Non abbiamo intenzione di nasconderlo: per chi vi scrive, The Medium si prospetta essere una vera boccata di aria fresca.

Prima di spiegarvi il motivo, siamo però costretti a fare un passo indietro. Il 2020 si è dimostrato un anno tanto pessimo sotto il profilo economico, sanitario e umano, almeno quanto è stato scintillante dal punto di vista videoludico. Nel corso degli scorsi 12, lunghissimi, mesi, infatti, sono usciti numerosi titoli in grado di strappare forti emozioni ai giocatori di tutto il mondo. Emozioni che vanno dall’angoscia di The Last of Us Parte II all’adrenalina provata con DOOM Eternal, senza dimenticarsi la tranquillità nel gestire il proprio “giardino zen” in Animal Crossing: New Horizon.

 

 

Col passare del tempo, però, ci siamo resi conto di come l’industria videoludica percorra costantemente alcuni sentieri ben tracciati, spaventata dall’idea di proporre qualcosa di nuovo. Dopotutto, investire economicamente su qualcosa di diverso e, potenzialmente, di scarso successo potrebbe non essere la migliore delle mosse di marketing. Sia chiaro: non vogliamo lamentarci dicendo cose assurde come “tutto ciò che è uscito non funziona e fa schifo”, dato che sarebbe evidentemente una menzogna. Ciò che c’è, spesso, funziona e soddisfa, riuscendo però raramente a stupire e sorprendere. Ne sono l’esempio perfetto i titoli citati qualche frase più in alto. The Last of Us Parte II, DOOM Eternal e l’ultimo capitolo di Animal Crossing sono esattamente ciò che il pubblico si aspettava. Degli ottimi titoli, senza alcun dubbio, ma “esattamente” quello che si pensava di trovare una volta inserito il disco (o la scheda) all’interno della propria console.

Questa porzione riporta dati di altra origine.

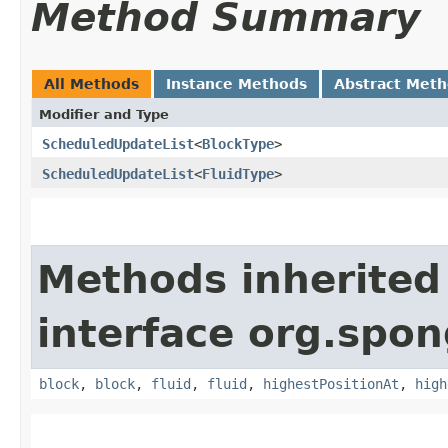
Method Summary
All Methods
Instance Methods
Abstract Met
Modifier and Type
ScheduledUpdateList
<
BlockType
>
ScheduledUpdateList
<
FluidType
>
Methods inherited
interface org.spo
block
,
block
,
fluid
,
fluid
,
highestPositionAt
,
high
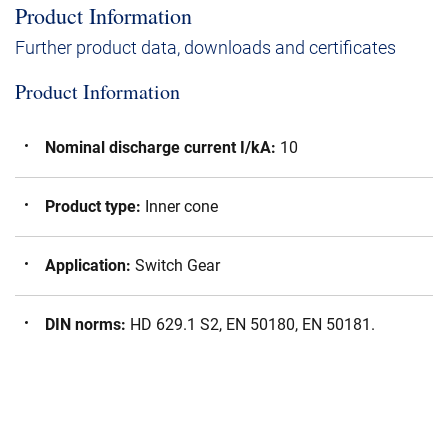
Product Information
Further product data, downloads and certificates
Product Information
Nominal discharge current I/kA
:
10
Product type
:
Inner cone
Application
:
Switch Gear
DIN norms
:
HD 629.1 S2, EN 50180, EN 50181.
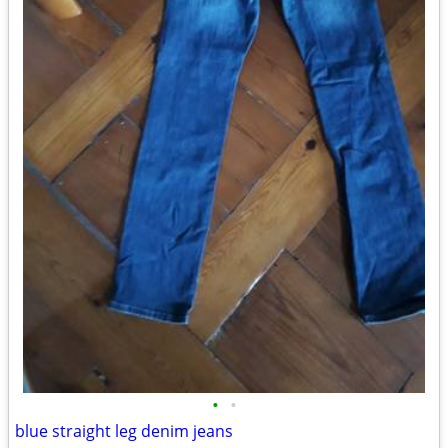
•
•
blue straight leg denim jeans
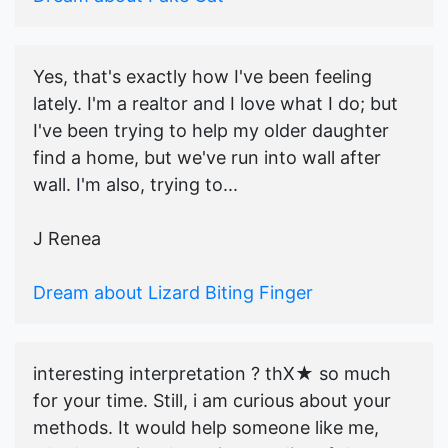
Yes, that's exactly how I've been feeling
lately. I'm a realtor and I love what I do; but
I've been trying to help my older daughter
find a home, but we've run into wall after
wall. I'm also, trying to...
J Renea
Dream about Lizard Biting Finger
interesting interpretation ? thX★ so much
for your time. Still, i am curious about your
methods. It would help someone like me,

Fortuna vuole che il mercato indie tenda ancora a sbattersene di sentieri, solchi e strade già intraprese. È proprio all’interno di questo (florido) ambiente che, spesso, ci si imbatte in opere letteralmente sorprendenti, in grado di lasciare quel sorriso ebete sulla faccia mentre si scopre ogni singola nuova idea della produzione. È altresì vero, però, che queste realtà possono permettersi di osare solamente in seguito a una mole di investimenti ben diversa dai titoli AAA. Investimenti che, visto quanto tutti amino il mercato indie, ma poi non lo supportino a dovere, spesso portano a guadagni relativamente miseri, in grado di impedire a quell’ambiente di evolvere in opere più imponenti, ma con la stessa scintilla di vita.

 

 

Ecco che, quindi, continuiamo a vivere in un contesto videoludico diviso tra grandi aziende esperte di generi consolidati e piccoli inventori di nuovi prodotti. È una situazione che ormai esiste da diversi anni, con tutte le dovute eccezioni del caso.

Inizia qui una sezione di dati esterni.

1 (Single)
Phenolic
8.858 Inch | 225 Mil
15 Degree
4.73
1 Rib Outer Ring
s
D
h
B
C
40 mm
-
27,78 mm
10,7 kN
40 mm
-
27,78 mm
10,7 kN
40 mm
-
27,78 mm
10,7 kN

Ma perché, quindi, attendiamo The Medium con così tanto interesse?

Per prima cosa, perché si tratta del primo titolo in esclusiva console per Xbox Series X ad approdare sulla nuova piattaforma Microsoft. È inevitabile, quindi, che il pubblico sia curioso di scoprire se il tanto elogiato sistema del Game Pass possa permettere a titoli di grosso calibro di venir regalati in seguito a un “semplice” abbonamento. E poi, cosa ben più importante e inerente al discorso di questo articolo, perché The Medium sembra voler sfruttare la potenza della nuova Xbox per creare qualcosa di nuovo sotto il profilo ludico.

 

 

Per chi non lo sapesse, i ragazzi di Bloober Team hanno sfruttato l’SSD e le specifiche tecniche della nuova macchina di Microsoft per dare vita a sezioni di gioco su due piani dimensionali differenti. In questo modo, infatti, la nostra protagonista si muove contemporaneamente tra due mondi separati da una sottile lastra di realtà. Toccherà al giocatore passare da un piano all’altro per risolvere puzzle ambientali e per sfuggire alle mostruose creature che popolano quello che sembra a tutti gli effetti una sorta di Inferno.

Se questa innovativa meccanica di gioco si rivelerà essere davvero stupefacente come sembra, lo scopriremo tra poco più di dieci giorni. È innegabile, però, che The Medium si ponga come un piccolo faro di speranza all’interno dei survival horror. A questo punto dobbiamo solo sperare che non si spenga improvvisamente, facendo scontrare la nostra imbarcazione videoludica contro gli scogli della ripetitività.